The Cautious Team's Guide to Autonomous Delivery

BY DAN PUPIUS

There’s a weird duality in how teams are adopting coding agents right now. Some have leaned all the way in and moved to truly hands-off patterns, where the agent does the work and a human (occasionally) checks the result. Others have embraced the same tools but keep their engineers’ hands hovering over the wheel, eyes on the road, ready to take it back the second something looks wrong.
The second group tends to look at the first with a mix of envy and disbelief. They can see the end state, they just have a hard time seeing the path from where they are today. It’s often for good reasons, and completely understandable. Invisible complexity buried in codebases no single person fully understands. Compliance requirements or reputation risk that turns a bad change into a nightmare.
It’s a big leap going from a world where engineers drive everything, to one where code ships autonomously. But nobody sane onboards a person that way either. A new hire doesn’t get a production database migration in their first week. You start them on something small that can be undone, and then you give them more slack as you learn what they’re good at.
Autonomy should follow a similar trajectory—it’s more of a dial than a switch.
With several of TheGP’s portfolio companies, we’ve been layering autonomy one piece at a time.
The first layer doesn’t ship anything at all. When a bug report or feature request comes in, we have an agent enrich it. It has access to prod data and Sentry traces, and it does the root cause analysis a person would otherwise do by hand. The tedious part has been handed off and the blast radius is zero. A human operator picks up the issue, already jump-started. I’m notoriously bad at filing tickets, and I’ve even found myself filing tickets just to trigger the enrichment.
The next layer we add is a triaging step. Once the agent is good at that analysis, it can judge whether its own recommended fix is tightly scoped enough to open a PR right away. You can turn this dial as gently as you like. One-line changes. Changes that don’t touch the API surface. Wherever your own edge feels comfortable.
After that, it’s tuning. As the agent proves itself on one type of work, you widen its scope. When it gets something wrong, you don’t rip the whole thing out. You add a guardrail and keep going. The dial can also turn backward.
On the back end of a change, there’s a second dial. Once code starts being written automatically and reviewed automatically, you start to realize not everything needs a person to approve it. Again, you start small. Auto-approve one-line copy changes. Then the low-risk fixes that arrive with tests proving they work. The two ends move on their own: you can be bold about what the agent is allowed to attempt and cautious about what merges unseen, or the other way round.

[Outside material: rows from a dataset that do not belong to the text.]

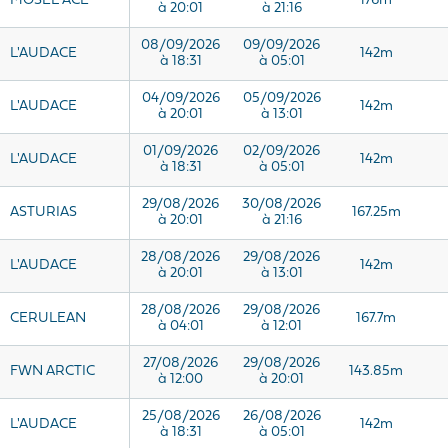
MOSEL ACE
176m
à 20:01
à 21:16
08/09/2026
09/09/2026
L'AUDACE
142m
à 18:31
à 05:01
04/09/2026
05/09/2026
L'AUDACE
142m
à 20:01
à 13:01
01/09/2026
02/09/2026
L'AUDACE
142m
à 18:31
à 05:01
29/08/2026
30/08/2026
ASTURIAS
167.25m
à 20:01
à 21:16
28/08/2026
29/08/2026
L'AUDACE
142m
à 20:01
à 13:01
28/08/2026
29/08/2026
CERULEAN
167.7m
à 04:01
à 12:01
27/08/2026
29/08/2026
FWN ARCTIC
143.85m
à 12:00
à 20:01
25/08/2026
26/08/2026
L'AUDACE
142m
à 18:31
à 05:01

For the teams worried about compliance and reputation, this is the part that should settle them rather than scare them. The dials are essentially a boundary you can audit. You can specify exactly what the agent is allowed to touch, point to the check that clears each kind of change, and widen that surface deliberately instead of all at once. And in practice many of the checks and gates are deterministic and predictable.
That predictability is imperative. What buys the next notch on a dial is a cheaper, surer check. A cleverer agent isn’t really more trustworthy. A contract test, a trace, a fixture that turns “I think this worked” into “I can see this worked” is.
This is also where the invisible complexity from the start turns into a to-do list. Old systems are hard because you often can’t tell what they’ll do at runtime by reading the code. And you can’t safely hand off work you can’t cheaply check. So a lot of earning autonomy in a legacy system is unglamorous: making what it does at runtime visible, one test and trace at a time, until a check is cheap enough to trust. In reality it’s actually quite boring work. But the outcome is pretty cool.
What tends to surprise cautious teams is that none of it looked like the leap they were bracing for. There’s no day you flip to autonomous delivery. There’s a Tuesday when you notice a whole class of change has been shipping without you for weeks, and nothing caught fire.
The teams that are hands-off today aren’t braver than the ones with their hands hovering over the wheel. They started turning a dial, watched what their checks could carry, and turned it again. The end state the second group envies is often the same company a few notches further along, on the kind of work they took the time to make cheap to check.
So you don’t need permission to get there. You need a first layer that ships nothing, and the patience to turn the dial only as fast as your checks will hold.